Brooklyn by Colm Toibin

There is a well-worn expression that asserts that people come into your life for a reason, a season or a lifetime. For me, a perennial loyalist, this painful adage is brutal in the transient honesty is foretells. Gently folded across the reason/season borderland, the tyranny of distance can be a cruel mistress. Many of us have suffered the loss of one who moves away. The distance can be as far-reaching as Spain or as close as Hobart, but the jabs of grief are frequent enough to be uncomfortably paralysing.

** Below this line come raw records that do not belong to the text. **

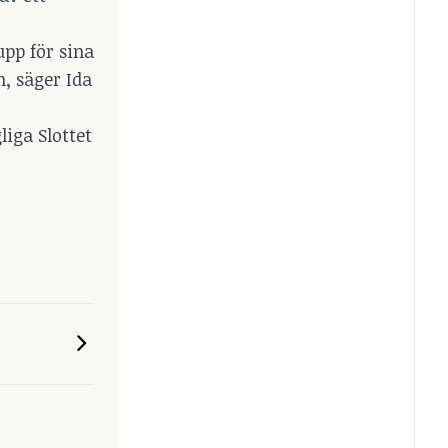
upp för sina
, säger Ida
iga Slottet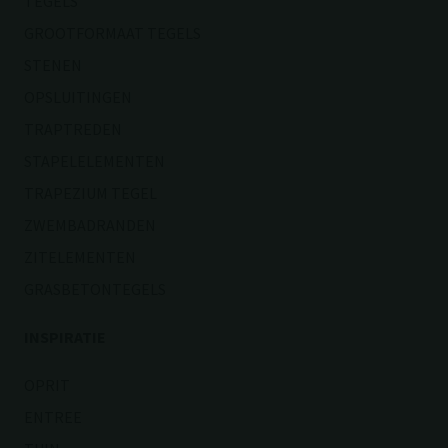
TEGELS
GROOTFORMAAT TEGELS
STENEN
OPSLUITINGEN
TRAPTREDEN
STAPELELEMENTEN
TRAPEZIUM TEGEL
ZWEMBADRANDEN
ZITELEMENTEN
GRASBETONTEGELS
INSPIRATIE
OPRIT
ENTREE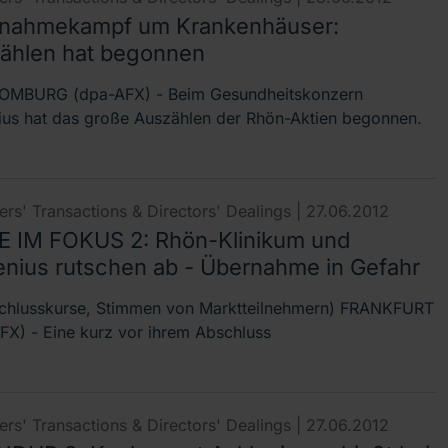
nahmekampf um Krankenhäuser:
ählen hat begonnen
OMBURG (dpa-AFX) - Beim Gesundheitskonzern
ius hat das große Auszählen der Rhön-Aktien begonnen.
rs' Transactions & Directors' Dealings |
27.06.2012
E IM FOKUS 2: Rhön-Klinikum und
enius rutschen ab - Übernahme in Gefahr
chlusskurse, Stimmen von Marktteilnehmern) FRANKFURT
FX) - Eine kurz vor ihrem Abschluss
rs' Transactions & Directors' Dealings |
27.06.2012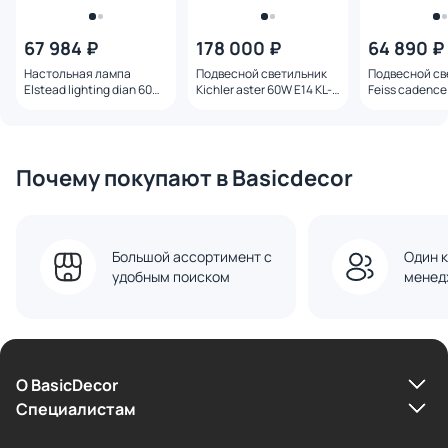
67 984 ₽
178 000 ₽
64 890 ₽
Настольная лампа
Подвесной светильник
Подвесной св
Elstead lighting dian 60W
Kichler aster 60W E14 KL-
Feiss cadence
E27 DL-DIAN-TL
ASTER-P-PN
E27 FE-CADE
Почему покупают в Basicdecor
Большой ассортимент с
Один к
удобным поиском
менед
О BasicDecor
Cпециалистам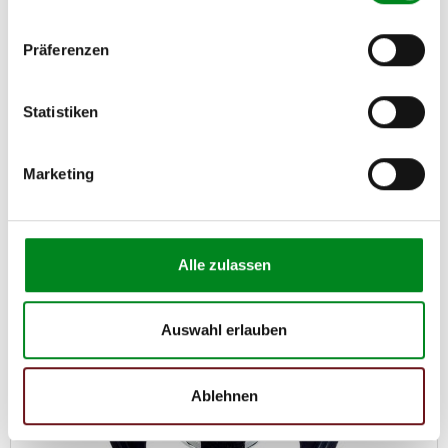
Servopumpe FORD FIESTA V (JH_, JD_)
Präferenzen
Artikel-Nr.: AT7447
133,00 €
Statistiken
Austauschteil, Kaution: 45,00 €
Marketing
Zum Produkt
Alle zulassen
Auswahl erlauben
Ablehnen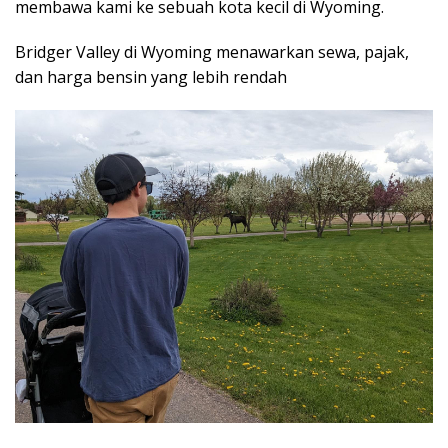
membawa kami ke sebuah kota kecil di Wyoming.
Bridger Valley di Wyoming menawarkan sewa, pajak,
dan harga bensin yang lebih rendah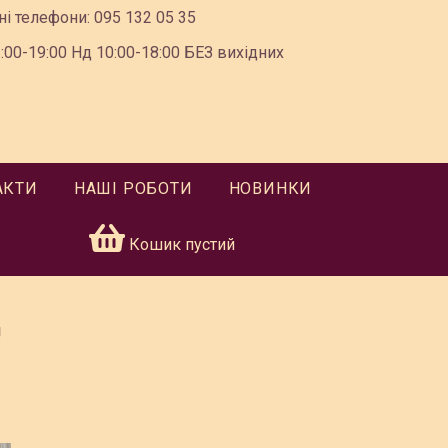
ні телефони:
095 132 05 35
00-19:00 Нд 10:00-18:00 БЕЗ вихідних
АКТИ
НАШІ РОБОТИ
НОВИНКИ
Кошик пустий
!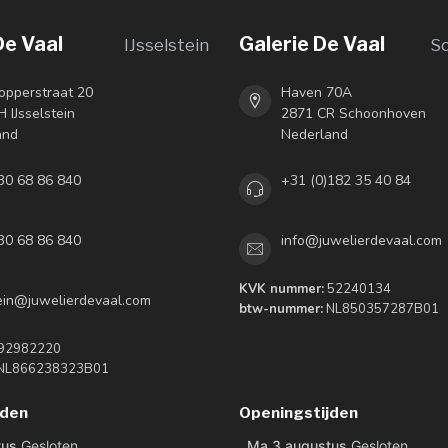
De Vaal
Galerie De Vaal
IJsselstein
S
opperstraat 20
Haven 70A
 IJsselstein
2871 CR Schoonhoven
and
Nederland
30 68 86 840
+31 (0)182 35 40 84
30 68 86 840
info@juwelierdevaal.com
KVK nummer:
52240134
tein@juwelierdevaal.com
btw-nummer:
NL850357287B01
92982220
NL866238323B01
jden
Openingstijden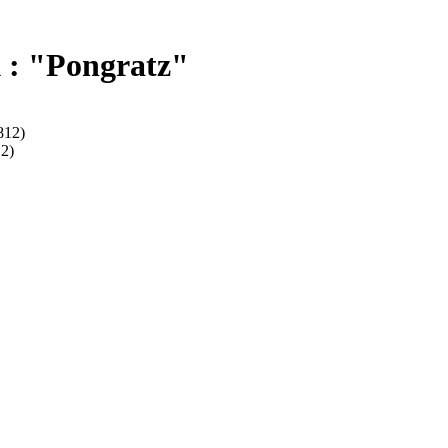
 : "Pongratz"
812)
12)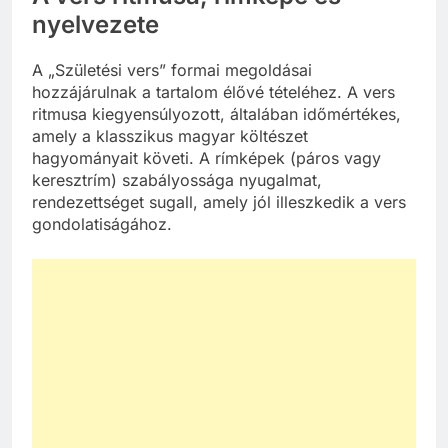
nyelvezete
A „Születési vers” formai megoldásai
hozzájárulnak a tartalom élővé tételéhez. A vers
ritmusa kiegyensúlyozott, általában időmértékes,
amely a klasszikus magyar költészet
hagyományait követi. A rímképek (páros vagy
keresztrím) szabályossága nyugalmat,
rendezettséget sugall, amely jól illeszkedik a vers
gondolatiságához.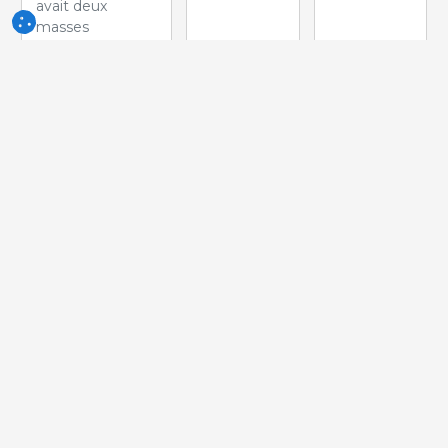
avait deux
masses
globulaires dans
la zone
d'insertion de
l'ovaire. A la
coupe, la
structure interne
était similaire à
celle de
testicules
normaux.
Comment
appelle-t-on ce
trouble du
développement?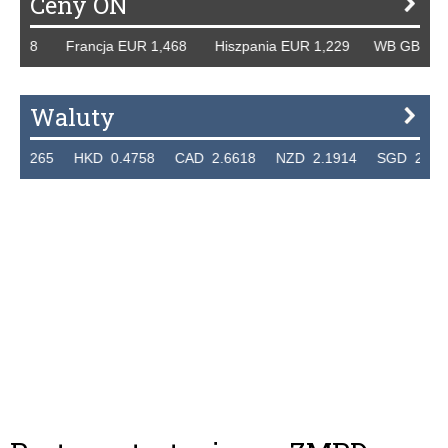
Ceny ON
258 Francja EUR 1,468 Hiszpania EUR 1,229 WB GBP 1,318
Waluty
65 HKD 0.4758 CAD 2.6618 NZD 2.1914 SGD 2.9123 EU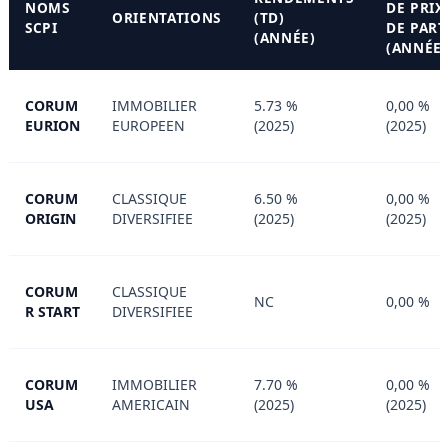
NOMS
DE PRIX
ORIENTATIONS
(TD)
SCPI
DE PART
(ANNÉE)
(ANNÉE)
CORUM
IMMOBILIER
5.73 %
0,00 %
EURION
EUROPEEN
(2025)
(2025)
CORUM
CLASSIQUE
6.50 %
0,00 %
ORIGIN
DIVERSIFIEE
(2025)
(2025)
CORUM
CLASSIQUE
NC
0,00 %
R START
DIVERSIFIEE
CORUM
IMMOBILIER
7.70 %
0,00 %
USA
AMERICAIN
(2025)
(2025)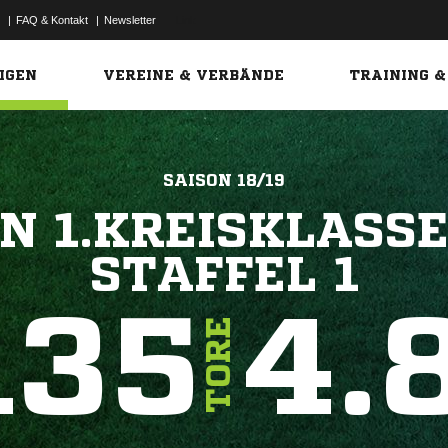
|
FAQ & Kontakt
|
Newsletter
Link
IGEN
VEREINE & VERBÄNDE
TRAINING &
SAISON 18/19
N 1.KREISKLASS
STAFFEL 1
135
4.
TORE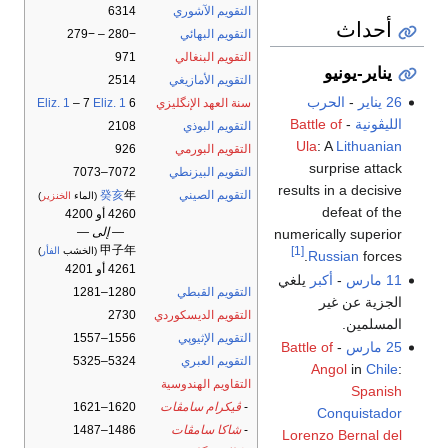
التقويم الآشوري
6314
أحداث
التقويم البهائي
−280 – −279
التقويم البنغالي
971
يناير-يونيو
التقويم الأمازيغي
2514
26 يناير
-
الحرب
سنة العهد الإنگليزي
6
Eliz. 1
– 7
Eliz. 1
الليڤونية
-
Battle of
التقويم البوذي
2108
Ula
: A
Lithuanian
التقويم البورمي
926
surprise attack
التقويم البيزنطي
7072–7073
results in a decisive
التقويم الصيني
年
癸亥
(الماء
الخنزير
)
defeat of the
4260 أو 4200
— إلى —
numerically superior
甲子年
[1]
(الخشب
الفأر
)
Russian
forces.
4261 أو 4201
11 مارس
-
أكبر
يلغي
التقويم القبطي
1280–1281
الجزية عن غير
التقويم الديسكوردي
2730
المسلمين.
التقويم الإثيوپي
1556–1557
25 مارس
-
Battle of
التقويم العبري
5324–5325
Angol
in
Chile
:
التقاويم الهندوسية
Spanish
-
ڤيكرام سامڤات
1620–1621
Conquistador
-
شاكا سامڤات
1486–1487
Lorenzo Bernal del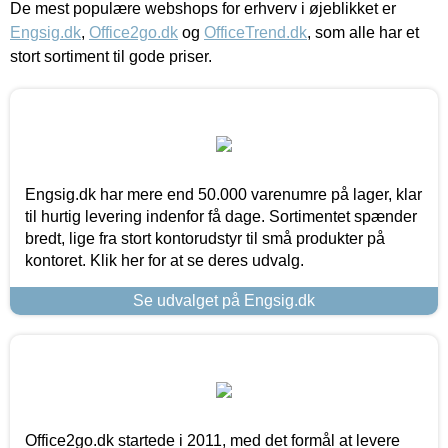
De mest populære webshops for erhverv i øjeblikket er
Engsig.dk
,
Office2go.dk
og
OfficeTrend.dk
, som alle har et
stort sortiment til gode priser.
Engsig.dk har mere end 50.000 varenumre på lager, klar
til hurtig levering indenfor få dage. Sortimentet spænder
bredt, lige fra stort kontorudstyr til små produkter på
kontoret. Klik her for at se deres udvalg.
Se udvalget på Engsig.dk
Office2go.dk startede i 2011, med det formål at levere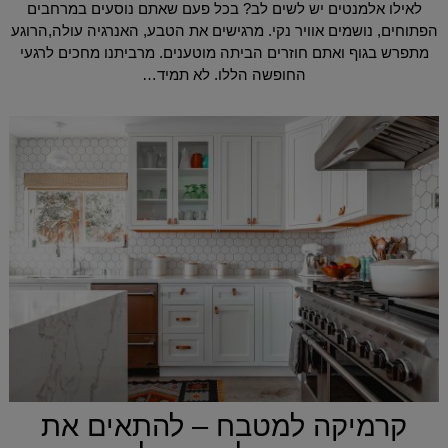
לאילו אלמנטים יש לשים לב? בכל פעם שאתם נוסעים במרחבים
הפתוחים, נושמים אוויר נקי. מרגישים את הטבע, האנרגיה עולה,הרוגע
מתפרש בגוף ואתם חוזרים הביתה מוטענים. מרביתנו מחכים לרגעי
החופשה הללו. לא תמיד…
קרמיקה למטבח – להתאים את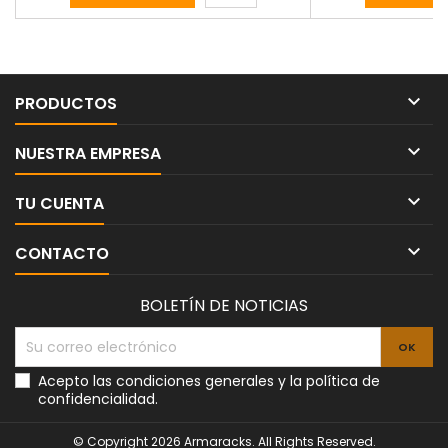

PRODUCTOS

NUESTRA EMPRESA

TU CUENTA

CONTACTO
BOLETÍN DE NOTICIAS
Acepto las condiciones generales y la política de
confidencialidad.
© Copyright 2026 Armaracks. All Rights Reserved.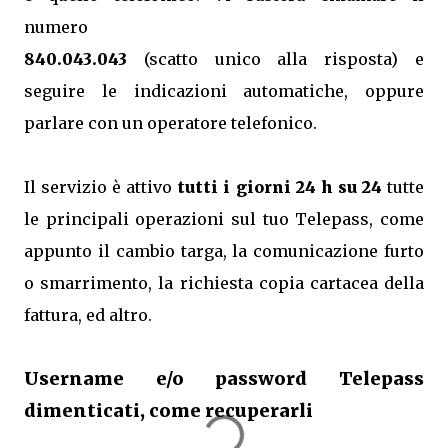
numero
840.043.043
(scatto unico alla risposta) e
seguire le indicazioni automatiche, oppure
parlare con un operatore telefonico.
Il servizio è attivo
tutti i giorni 24 h su 24
tutte
le principali operazioni sul tuo Telepass, come
appunto il cambio targa, la comunicazione furto
o smarrimento, la richiesta copia cartacea della
fattura, ed altro.
Username e/o password Telepass
dimenticati, come recuperarli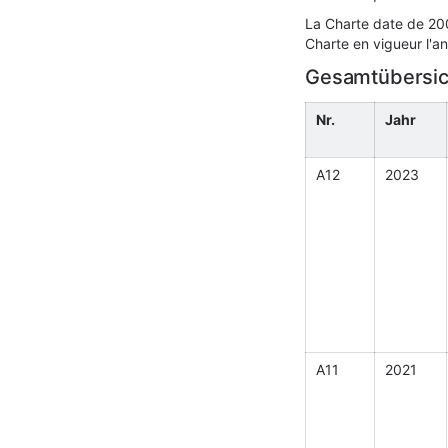
La Charte date de 200
Charte en vigueur l'a
Gesamtübersic
Nr.
Jahr
A12
2023
A11
2021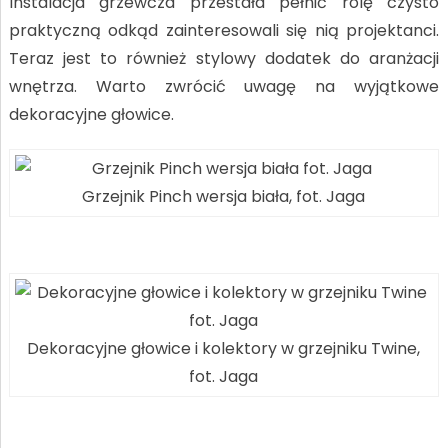
Instalacja grzewcza przestała pełnić rolę czysto
praktyczną odkąd zainteresowali się nią projektanci.
Teraz jest to również stylowy dodatek do aranżacji
wnętrza. Warto zwrócić uwagę na wyjątkowe
dekoracyjne głowice.
Grzejnik Pinch wersja biała, fot. Jaga
Dekoracyjne głowice i kolektory w grzejniku Twine,
fot. Jaga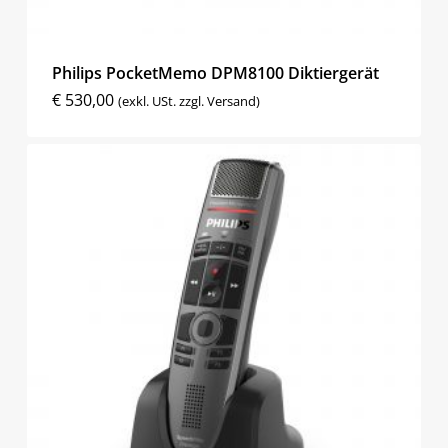
Philips PocketMemo DPM8100 Diktiergerät
€
530,00
(exkl. USt. zzgl. Versand)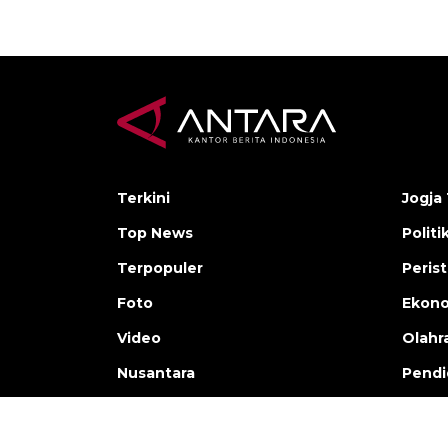
Terkini
Jogja 
Top News
Politi
Terpopuler
Peris
Foto
Ekon
Video
Olahr
Nusantara
Pendi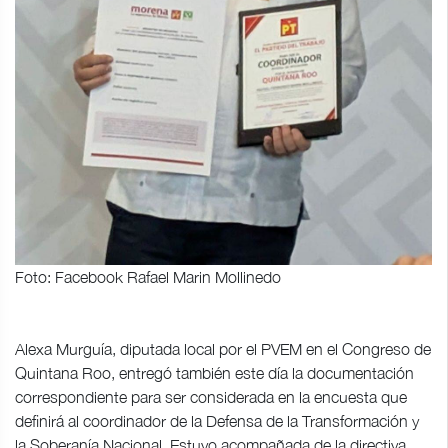
Foto: Facebook Rafael Marin Mollinedo
Alexa Murguía, diputada local por el PVEM en el Congreso de
Quintana Roo, entregó también este día la documentación
correspondiente para ser considerada en la encuesta que
definirá al coordinador de la Defensa de la Transformación y
la Soberanía Nacional. Estuvo acompañada de la directiva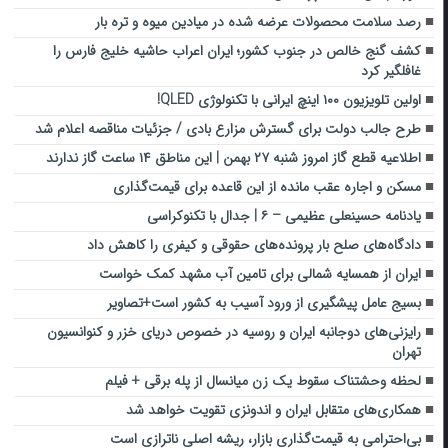
رصد سلامت محصولات عرضه شده در میادین میوه و تره بار
کشف گنج خالص در جنوب کشور؛ ایران اعراب حاشیه خلیج فارس را
غافلگیر کرد
اولین تلویزیون ۱۰۰ اینچ ایرانی با تکنولوژی QLED!
طرح جالب دولت برای گسترش مزارع بادی / جزئیات مناقصه اعلام شد
اطلاعیه قطع گاز امروز شنبه ۲۷ بهمن | این مناطق ۱۴ ساعت گاز ندارند
مسکن و اجاره عقب مانده از این قاعده برای قیمت‌گذاری
یادنامه حسینعلی عظیمی – ۶ | جدال با تکنوکراسی
دادگاه‌های صلح بار پرونده‌های حقوقی و کیفری را کاهش داد
ایران از همسایه شمالی برای تامین آب مشهد کمک خواست
بسیج عامل پیشگیری از ورود آسیب به کشور است+تصاویر
رایزنی‌های دوجانبه ایران و روسیه در خصوص دریای خزر و کنوانسیون
تهران
لحظه وحشتناک سقوط یک زن میانسال از پله برقی + فیلم
همکاری‌های متقابل ایران و اندونزی تقویت خواهد شد
بی‌احترامی به قیمت‌گذاری بازار، ریشه اصلی ناترازی است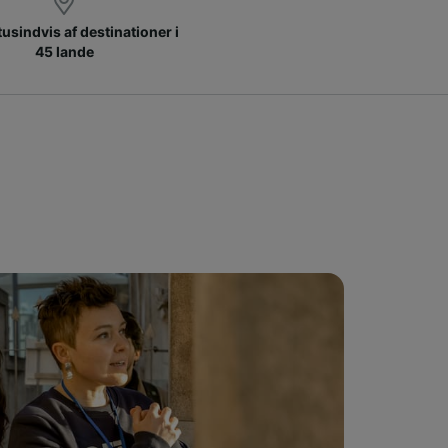
 tusindvis af destinationer i
45 lande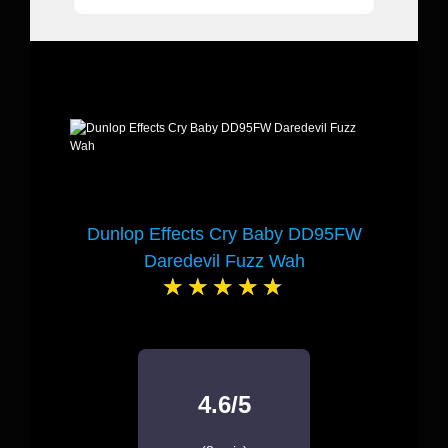
Dunlop Effects Cry Baby DD95FW
Daredevil Fuzz Wah
4.6/5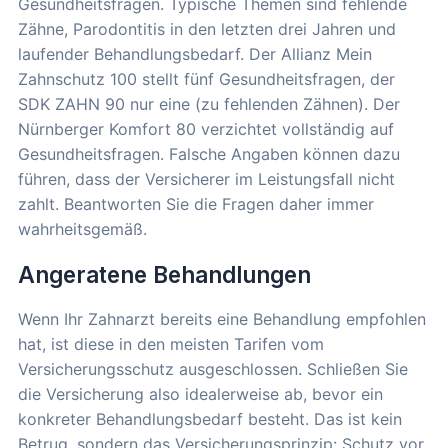
Gesundheitsfragen. Typische Themen sind fehlende
Zähne, Parodontitis in den letzten drei Jahren und
laufender Behandlungsbedarf. Der Allianz Mein
Zahnschutz 100 stellt fünf Gesundheitsfragen, der
SDK ZAHN 90 nur eine (zu fehlenden Zähnen). Der
Nürnberger Komfort 80 verzichtet vollständig auf
Gesundheitsfragen. Falsche Angaben können dazu
führen, dass der Versicherer im Leistungsfall nicht
zahlt. Beantworten Sie die Fragen daher immer
wahrheitsgemäß.
Angeratene Behandlungen
Wenn Ihr Zahnarzt bereits eine Behandlung empfohlen
hat, ist diese in den meisten Tarifen vom
Versicherungsschutz ausgeschlossen. Schließen Sie
die Versicherung also idealerweise ab, bevor ein
konkreter Behandlungsbedarf besteht. Das ist kein
Betrug, sondern das Versicherungsprinzip: Schutz vor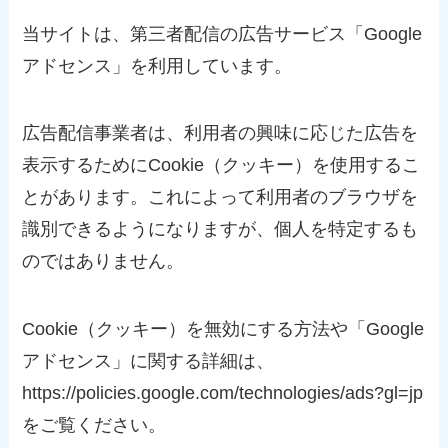
当サイトは、第三者配信の広告サービス「Google
アドセンス」を利用しています。
広告配信事業者は、利用者の興味に応じた広告を
表示するためにCookie（クッキー）を使用するこ
とがあります。これによって利用者のブラウザを
識別できるようになりますが、個人を特定するも
のではありません。
Cookie（クッキー）を無効にする方法や「Google
アドセンス」に関する詳細は、
https://policies.google.com/technologies/ads?gl=jp
をご覧ください。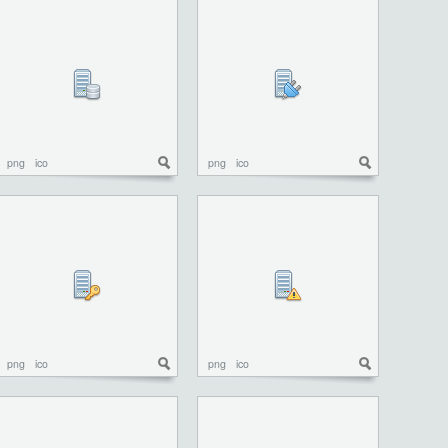
png
ico
png
ico
png
ico
png
ico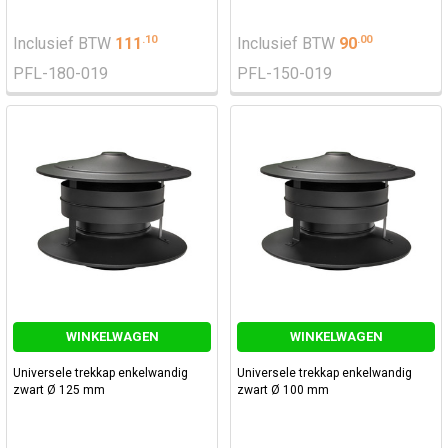
.
10
.
00
Inclusief BTW
111
Inclusief BTW
90
PFL-180-019
PFL-150-019
WINKELWAGEN
WINKELWAGEN
Universele trekkap enkelwandig
Universele trekkap enkelwandig
zwart Ø 125 mm
zwart Ø 100 mm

I recently lost a dear friend to geography’s greedy clutches. While the sudden departure was swift and unexpected, the emotional aftermath was clumsy, confusing and confronting. Time will be the great antidote; the simple, and yet only inoculation against the painful ennui of the gaping hole of loss. But those of us left behind are only one part of this dichotomy. Within the binary union, there also exists the one who leaves. They depart our shores for a reason, a season or a lifetime.

Brooklyn is the story of the one who leaves.  Eilis, a young woman unable to find work in 1950s Ireland, sets sail for the promises of the holy land: NEW YORK CITY. Eilis had no immediate desire to depart her motherland. Family and circumstance prescribe the vaccination against poverty and intergenerational languor. She tries, she strives and she thrives (mostly) in her quest to build her life in the globe’s toughest and most unforgiving city.

Eilis’ experiences are blanketed by the female experience. Her circumstances are uniquely felt because of her gender and, in many way, transcend the period in which this novel is set. I once overheard a mother say to her daughter, ‘always earn your own money, that way you’ll have choices’. This is indeed true. The feminisation of poverty is as omnipresent in 1950s Ireland and New York as it is today.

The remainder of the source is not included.